Question Strong answer direction
Exactly-once? End-to-end: at-least-once + dedupe + idempotent handlers; explain limits
Ordering Per-partition ordering in Kafka; per conversation total order in UI via server ids
Large groups Fan-out on read, edge caches, segmented pipelines; avoid O(N) inline
Search Separate index (OpenSearch), ingestion from Kafka, ACLs
Multi-device Per-device cursor; read receipts per device; session registry
Abuse Rate limits, reporting, hash-only server scanning if not E2EE

Trade-Off Cheat Sheet

Choice Pick A Pick B
Storage Cassandra write path Relational simplicity
Fan-out On write (low latency to readers) On read (write cheap)
Presence Redis TTL Gossip (complex)
Push Collapse notifications One push per msg

Sample dialogue (short)

Interviewer: “Design WhatsApp.” You: Clarify group size, E2EE, regions. Interviewer: “Hundreds per group; no E2EE.” You: Walk through WebSocket gateways → stateless chat service → Kafka (partition by conversation_id) → Cassandra + Redis; at-least-once + client dedupe; fan-out on write for modest groups; push with collapse when offline.
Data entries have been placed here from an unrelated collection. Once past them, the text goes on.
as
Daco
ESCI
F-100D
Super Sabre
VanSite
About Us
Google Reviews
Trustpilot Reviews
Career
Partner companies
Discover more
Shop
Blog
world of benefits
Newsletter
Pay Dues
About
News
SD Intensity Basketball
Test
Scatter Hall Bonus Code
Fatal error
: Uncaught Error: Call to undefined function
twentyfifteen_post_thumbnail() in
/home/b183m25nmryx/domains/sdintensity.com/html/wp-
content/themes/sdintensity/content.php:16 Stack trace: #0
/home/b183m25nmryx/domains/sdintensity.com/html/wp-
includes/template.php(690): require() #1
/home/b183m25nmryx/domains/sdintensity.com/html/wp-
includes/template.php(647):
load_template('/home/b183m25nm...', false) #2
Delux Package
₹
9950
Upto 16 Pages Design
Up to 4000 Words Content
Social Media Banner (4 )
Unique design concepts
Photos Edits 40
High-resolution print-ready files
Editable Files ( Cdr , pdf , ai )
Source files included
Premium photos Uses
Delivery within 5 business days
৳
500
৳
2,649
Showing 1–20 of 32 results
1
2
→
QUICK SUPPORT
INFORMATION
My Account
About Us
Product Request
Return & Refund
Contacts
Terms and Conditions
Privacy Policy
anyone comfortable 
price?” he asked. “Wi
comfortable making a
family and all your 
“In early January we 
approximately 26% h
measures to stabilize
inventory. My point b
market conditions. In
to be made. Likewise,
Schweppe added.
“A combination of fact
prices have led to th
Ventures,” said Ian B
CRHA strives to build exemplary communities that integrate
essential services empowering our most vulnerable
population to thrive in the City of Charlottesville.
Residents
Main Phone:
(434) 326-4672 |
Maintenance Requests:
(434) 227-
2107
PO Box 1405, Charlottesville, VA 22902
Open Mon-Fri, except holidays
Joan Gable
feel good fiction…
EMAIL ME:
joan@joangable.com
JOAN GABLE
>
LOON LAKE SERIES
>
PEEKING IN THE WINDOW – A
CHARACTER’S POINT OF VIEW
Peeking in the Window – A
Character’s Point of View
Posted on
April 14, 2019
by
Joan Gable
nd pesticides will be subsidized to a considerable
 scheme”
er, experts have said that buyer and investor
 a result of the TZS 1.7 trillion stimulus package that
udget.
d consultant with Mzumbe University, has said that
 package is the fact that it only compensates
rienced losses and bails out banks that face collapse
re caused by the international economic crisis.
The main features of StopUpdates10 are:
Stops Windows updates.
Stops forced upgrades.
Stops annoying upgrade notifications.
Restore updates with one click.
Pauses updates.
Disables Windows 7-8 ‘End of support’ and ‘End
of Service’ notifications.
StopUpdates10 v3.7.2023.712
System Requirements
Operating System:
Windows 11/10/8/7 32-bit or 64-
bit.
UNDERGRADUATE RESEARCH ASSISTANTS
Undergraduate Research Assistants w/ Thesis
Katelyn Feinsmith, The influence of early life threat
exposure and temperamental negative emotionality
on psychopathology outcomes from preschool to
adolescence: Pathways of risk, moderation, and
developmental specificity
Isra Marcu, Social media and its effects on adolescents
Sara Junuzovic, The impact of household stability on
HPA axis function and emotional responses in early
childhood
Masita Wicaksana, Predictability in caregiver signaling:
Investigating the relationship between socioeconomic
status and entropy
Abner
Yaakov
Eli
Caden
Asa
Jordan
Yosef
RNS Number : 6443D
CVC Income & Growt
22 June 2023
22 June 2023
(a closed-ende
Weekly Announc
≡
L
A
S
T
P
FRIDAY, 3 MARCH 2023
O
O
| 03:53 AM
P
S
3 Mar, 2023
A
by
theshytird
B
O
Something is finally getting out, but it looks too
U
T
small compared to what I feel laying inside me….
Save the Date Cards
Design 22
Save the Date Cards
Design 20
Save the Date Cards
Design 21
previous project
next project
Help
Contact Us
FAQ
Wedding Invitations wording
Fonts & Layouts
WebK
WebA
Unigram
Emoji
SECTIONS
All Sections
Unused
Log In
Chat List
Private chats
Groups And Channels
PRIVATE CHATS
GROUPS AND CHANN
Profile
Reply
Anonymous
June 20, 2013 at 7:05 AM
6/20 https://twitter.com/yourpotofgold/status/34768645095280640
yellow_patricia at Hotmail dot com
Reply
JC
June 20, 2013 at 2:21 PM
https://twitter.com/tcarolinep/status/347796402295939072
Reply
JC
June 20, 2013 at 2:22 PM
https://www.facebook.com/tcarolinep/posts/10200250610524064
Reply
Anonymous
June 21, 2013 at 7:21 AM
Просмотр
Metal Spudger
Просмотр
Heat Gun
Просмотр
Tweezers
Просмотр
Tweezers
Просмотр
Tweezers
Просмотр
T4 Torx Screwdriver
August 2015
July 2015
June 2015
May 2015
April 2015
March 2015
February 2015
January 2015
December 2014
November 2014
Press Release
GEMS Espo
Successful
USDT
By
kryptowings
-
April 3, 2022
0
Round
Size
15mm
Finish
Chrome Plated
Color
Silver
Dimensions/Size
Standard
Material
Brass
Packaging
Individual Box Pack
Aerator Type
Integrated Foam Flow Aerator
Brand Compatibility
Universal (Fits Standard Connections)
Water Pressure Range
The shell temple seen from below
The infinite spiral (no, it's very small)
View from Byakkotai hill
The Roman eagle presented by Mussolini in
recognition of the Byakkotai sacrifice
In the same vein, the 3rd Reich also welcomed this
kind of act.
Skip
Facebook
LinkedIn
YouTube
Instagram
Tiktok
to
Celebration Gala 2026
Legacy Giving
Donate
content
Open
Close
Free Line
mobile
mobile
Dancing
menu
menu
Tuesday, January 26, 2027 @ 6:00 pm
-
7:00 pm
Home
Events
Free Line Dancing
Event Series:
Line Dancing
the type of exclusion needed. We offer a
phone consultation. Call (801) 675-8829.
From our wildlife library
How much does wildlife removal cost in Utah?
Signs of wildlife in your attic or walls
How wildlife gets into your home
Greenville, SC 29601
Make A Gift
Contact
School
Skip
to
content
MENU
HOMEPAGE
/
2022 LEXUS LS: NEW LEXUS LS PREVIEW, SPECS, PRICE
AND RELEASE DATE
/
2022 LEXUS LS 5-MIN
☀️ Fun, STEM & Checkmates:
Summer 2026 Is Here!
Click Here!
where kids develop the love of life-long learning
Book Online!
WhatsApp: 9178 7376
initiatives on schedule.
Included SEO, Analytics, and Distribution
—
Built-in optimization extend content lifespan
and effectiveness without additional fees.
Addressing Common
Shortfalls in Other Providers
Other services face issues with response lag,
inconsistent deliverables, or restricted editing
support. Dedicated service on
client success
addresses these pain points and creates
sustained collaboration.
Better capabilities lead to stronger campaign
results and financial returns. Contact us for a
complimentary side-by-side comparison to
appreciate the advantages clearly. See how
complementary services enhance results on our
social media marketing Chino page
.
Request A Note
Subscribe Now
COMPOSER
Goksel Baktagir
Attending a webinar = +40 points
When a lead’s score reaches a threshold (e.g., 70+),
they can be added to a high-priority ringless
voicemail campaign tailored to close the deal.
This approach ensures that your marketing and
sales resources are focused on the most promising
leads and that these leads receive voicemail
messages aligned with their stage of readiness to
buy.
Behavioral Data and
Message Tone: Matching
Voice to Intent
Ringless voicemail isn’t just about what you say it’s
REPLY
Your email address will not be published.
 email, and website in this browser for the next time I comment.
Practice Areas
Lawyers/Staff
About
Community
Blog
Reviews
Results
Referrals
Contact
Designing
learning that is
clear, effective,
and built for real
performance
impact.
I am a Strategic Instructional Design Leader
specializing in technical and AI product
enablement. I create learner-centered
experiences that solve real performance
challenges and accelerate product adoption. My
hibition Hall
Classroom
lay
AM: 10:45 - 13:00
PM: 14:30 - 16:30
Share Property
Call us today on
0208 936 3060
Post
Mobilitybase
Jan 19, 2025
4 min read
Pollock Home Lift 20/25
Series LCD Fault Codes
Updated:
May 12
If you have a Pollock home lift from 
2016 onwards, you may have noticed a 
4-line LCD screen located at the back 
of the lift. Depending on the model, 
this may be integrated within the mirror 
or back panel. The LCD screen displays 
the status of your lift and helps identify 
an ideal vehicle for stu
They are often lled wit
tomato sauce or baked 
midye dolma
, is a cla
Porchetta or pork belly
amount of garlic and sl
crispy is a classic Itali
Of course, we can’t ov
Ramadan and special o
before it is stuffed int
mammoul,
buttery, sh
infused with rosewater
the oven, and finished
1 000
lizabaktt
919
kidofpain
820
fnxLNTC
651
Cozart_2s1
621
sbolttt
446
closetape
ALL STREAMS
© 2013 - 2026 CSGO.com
Offer deep dives: storage, presence, or hot partitions.


Interview Checklist

  • Clarified group scale, regions, E2EE, media
  • Estimated QPS, storage, connections, fan-out
  • Drew gateways, queue, message store, presence cache, push
  • Explained WebSocket lifecycle + reconnect
  • Addressed ordering per conversation and Kafka partitions
  • Covered idempotency + at-least-once
  • Contrasted fan-out on write vs read for groups
  • Discussed monitoring and failure modes

Summary

Component Technology Rationale
Realtime transport WebSockets Bidirectional, low latency
Ingress Load balancer + gateway pool Scale connections; sticky hash
Ordering / async Kafka / Pulsar Durable fan-out; partition by conversation
Messages Cassandra / Scylla / Dynamo Write-heavy, time series friendly
Presence / routing Redis TTL heartbeats; pub/sub fan-out
Media Object storage + CDN Offload large payloads
Push FCM + APNs Mobile background delivery

Chat systems combine stateful networking, durable logs, and careful delivery semantics. The interview-winning move is to narrate fan-out, ordering, and idempotency clearly—and to show you know where WhatsApp-scale differs from a startup MVP.